Republican Quico Canseco (CD-23) rode the Tea Party wave into office in 2010, vowing to stop “business as usual” in Washington DC. Quite naturally, now that he's up for re-election, Canseco is cozying up to the special interests and fat-cat lobbyists he campaigned against.
CBS News recently reported on an exclusive fundraising get-away with NRCC Chair Pete Sessions (CD-32) in Key Largo, where 14 Republican Congressmen gathered to rub shoulders with lobbyists and special interests. Canseco hosted a happy hour that required a $10,000 check at the door. Individual attendees could give a max of $46,200 at the event; all proceeds were split amongst the 12 Republican freshmen.

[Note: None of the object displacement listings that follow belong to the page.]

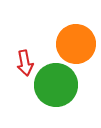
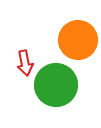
orange circle: moved 2 px right, 4 px up
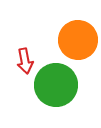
red arrow: moved 2 px up
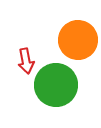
red arrow: moved 1 px right
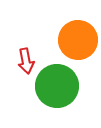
green circle: moved 1 px right, 1 px down
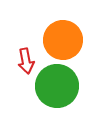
orange circle: moved 15 px left
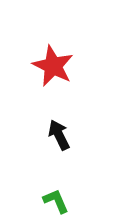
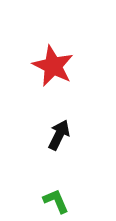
black arrow: rotated 52 degrees clockwise
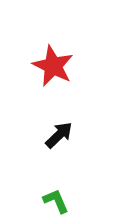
black arrow: rotated 20 degrees clockwise
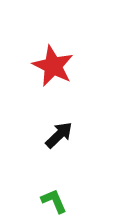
green L-shape: moved 2 px left
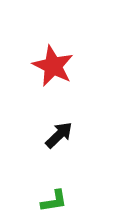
green L-shape: rotated 104 degrees clockwise
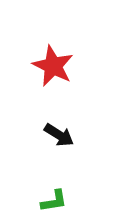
black arrow: rotated 76 degrees clockwise
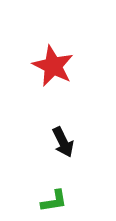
black arrow: moved 4 px right, 7 px down; rotated 32 degrees clockwise
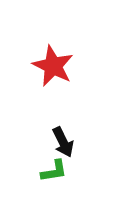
green L-shape: moved 30 px up
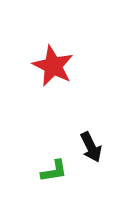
black arrow: moved 28 px right, 5 px down
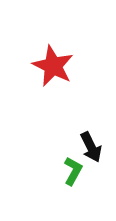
green L-shape: moved 19 px right; rotated 52 degrees counterclockwise
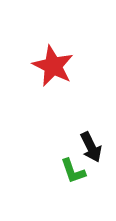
green L-shape: rotated 132 degrees clockwise
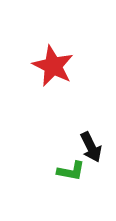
green L-shape: moved 2 px left; rotated 60 degrees counterclockwise
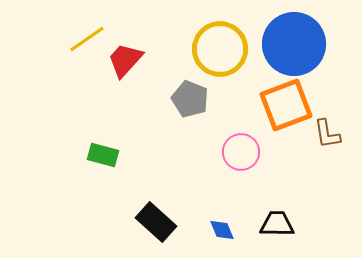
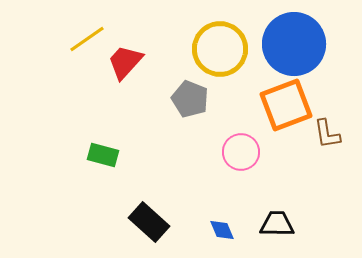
red trapezoid: moved 2 px down
black rectangle: moved 7 px left
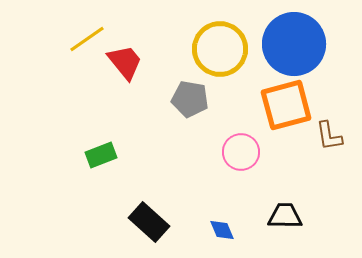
red trapezoid: rotated 99 degrees clockwise
gray pentagon: rotated 12 degrees counterclockwise
orange square: rotated 6 degrees clockwise
brown L-shape: moved 2 px right, 2 px down
green rectangle: moved 2 px left; rotated 36 degrees counterclockwise
black trapezoid: moved 8 px right, 8 px up
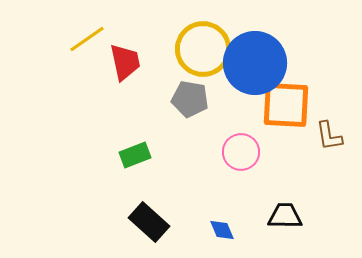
blue circle: moved 39 px left, 19 px down
yellow circle: moved 17 px left
red trapezoid: rotated 27 degrees clockwise
orange square: rotated 18 degrees clockwise
green rectangle: moved 34 px right
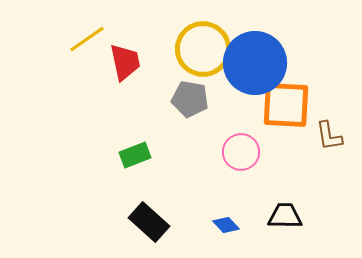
blue diamond: moved 4 px right, 5 px up; rotated 20 degrees counterclockwise
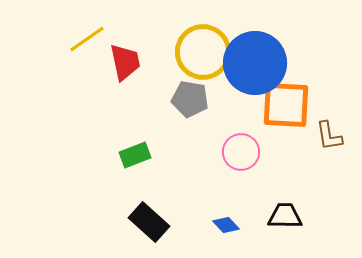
yellow circle: moved 3 px down
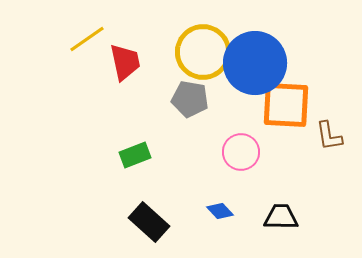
black trapezoid: moved 4 px left, 1 px down
blue diamond: moved 6 px left, 14 px up
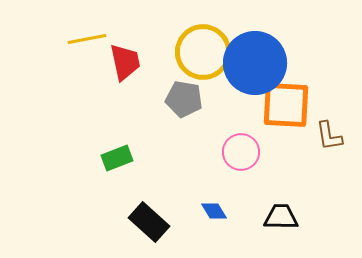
yellow line: rotated 24 degrees clockwise
gray pentagon: moved 6 px left
green rectangle: moved 18 px left, 3 px down
blue diamond: moved 6 px left; rotated 12 degrees clockwise
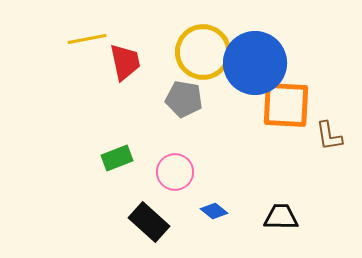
pink circle: moved 66 px left, 20 px down
blue diamond: rotated 20 degrees counterclockwise
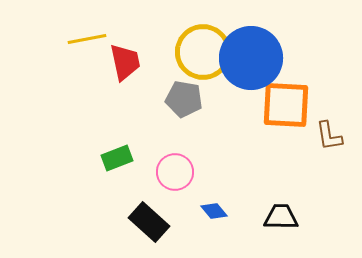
blue circle: moved 4 px left, 5 px up
blue diamond: rotated 12 degrees clockwise
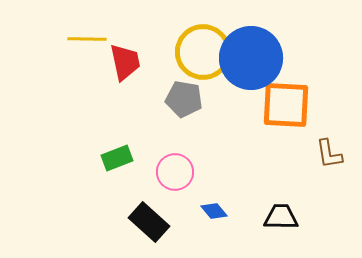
yellow line: rotated 12 degrees clockwise
brown L-shape: moved 18 px down
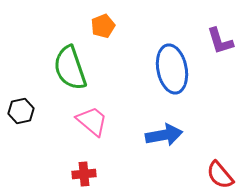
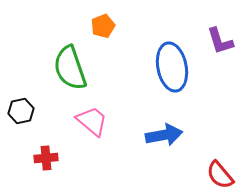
blue ellipse: moved 2 px up
red cross: moved 38 px left, 16 px up
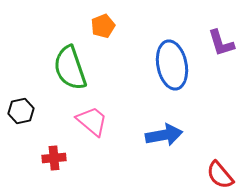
purple L-shape: moved 1 px right, 2 px down
blue ellipse: moved 2 px up
red cross: moved 8 px right
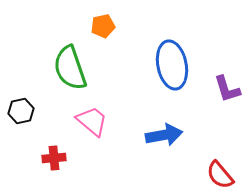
orange pentagon: rotated 10 degrees clockwise
purple L-shape: moved 6 px right, 46 px down
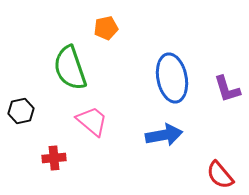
orange pentagon: moved 3 px right, 2 px down
blue ellipse: moved 13 px down
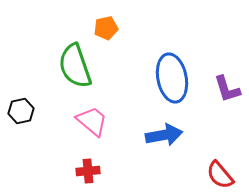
green semicircle: moved 5 px right, 2 px up
red cross: moved 34 px right, 13 px down
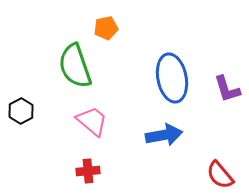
black hexagon: rotated 15 degrees counterclockwise
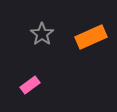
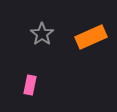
pink rectangle: rotated 42 degrees counterclockwise
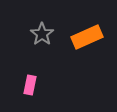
orange rectangle: moved 4 px left
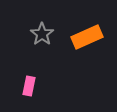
pink rectangle: moved 1 px left, 1 px down
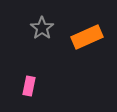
gray star: moved 6 px up
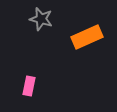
gray star: moved 1 px left, 9 px up; rotated 20 degrees counterclockwise
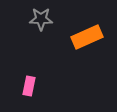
gray star: rotated 15 degrees counterclockwise
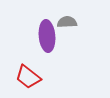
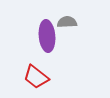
red trapezoid: moved 8 px right
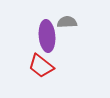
red trapezoid: moved 5 px right, 11 px up
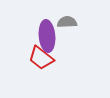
red trapezoid: moved 8 px up
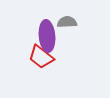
red trapezoid: moved 1 px up
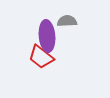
gray semicircle: moved 1 px up
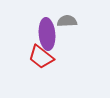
purple ellipse: moved 2 px up
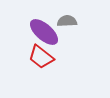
purple ellipse: moved 3 px left, 2 px up; rotated 44 degrees counterclockwise
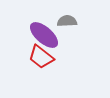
purple ellipse: moved 3 px down
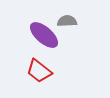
red trapezoid: moved 2 px left, 14 px down
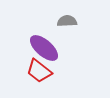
purple ellipse: moved 13 px down
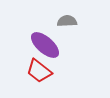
purple ellipse: moved 1 px right, 3 px up
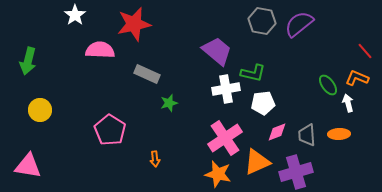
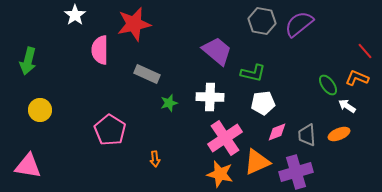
pink semicircle: rotated 92 degrees counterclockwise
white cross: moved 16 px left, 8 px down; rotated 12 degrees clockwise
white arrow: moved 1 px left, 3 px down; rotated 42 degrees counterclockwise
orange ellipse: rotated 20 degrees counterclockwise
orange star: moved 2 px right
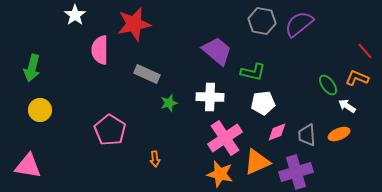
green arrow: moved 4 px right, 7 px down
green L-shape: moved 1 px up
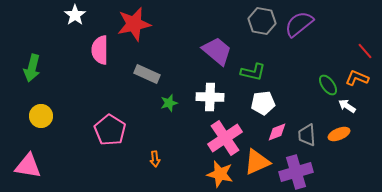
yellow circle: moved 1 px right, 6 px down
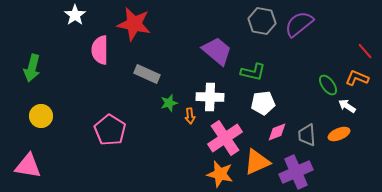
red star: rotated 24 degrees clockwise
orange arrow: moved 35 px right, 43 px up
purple cross: rotated 8 degrees counterclockwise
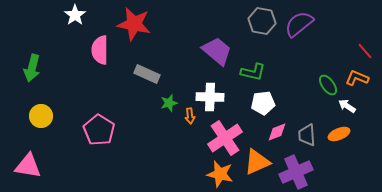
pink pentagon: moved 11 px left
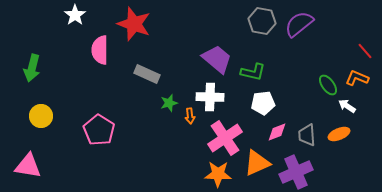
red star: rotated 8 degrees clockwise
purple trapezoid: moved 8 px down
orange triangle: moved 1 px down
orange star: moved 2 px left; rotated 12 degrees counterclockwise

Now, high-dollar fundraisers are nothing new to politics. But it's noteworthy that Canseco, who ran for office campaigning to stand up to special interests in Washington DC is now toeing the Republican party line and taking money from lobbyists who represent corporate interests that are desperate for the GOP to stay in power. Canseco is selling out to the highest special-interest bidders, to the detriment of the working families in Texas.
The sad thing is, Canseco's willingness to consort with these corporate lobbyists suggests that he's already fully on board with their agenda. Political science research has shown that most lobbyists don't direct their large campaign donations to lawmakers they need to persuade — instead, special interests funnel them to their BFF's and allies, their most certain votes, to make sure their friends stay in office to gladly, happily do the bidding of these special interests. Or as Ezra Klein puts it, “lobbyists act like a volunteer, and highly skilled, army for politicians who already agree with them.”
The CBS report points out that the NRCC refused to release a guest list from the event. However, the Congressmembers in attendance will file FEC reports soon enough, and one can only expect researchers to find out exactly which special interests came to rub elbows with the Republicans in Key Largo.
In the meantime, I was curious to see how the $10,000 cocktail party in Key Largo stacked up to life for Canseco's constituents back in the 23rd district. The cost of the happy hour he hosted is barely lower than the mean annual Social Security income of constituents in his district, at $13,000. I'm pretty sure seniors on fixed incomes can't pony up most of their annual Social Security income for some drinks or thousands more for a round of golf. But I'm sure Canseco cares about their concerns just as much. I am sure he plays golf with them for free.
Thankfully, Democrats have a strong chance of ousting Quico Canseco this cycle — State Rep. Pete Gallego, former Congressman Ciro Rodriguez, and John Bustamante are all battling to take on Quico in November.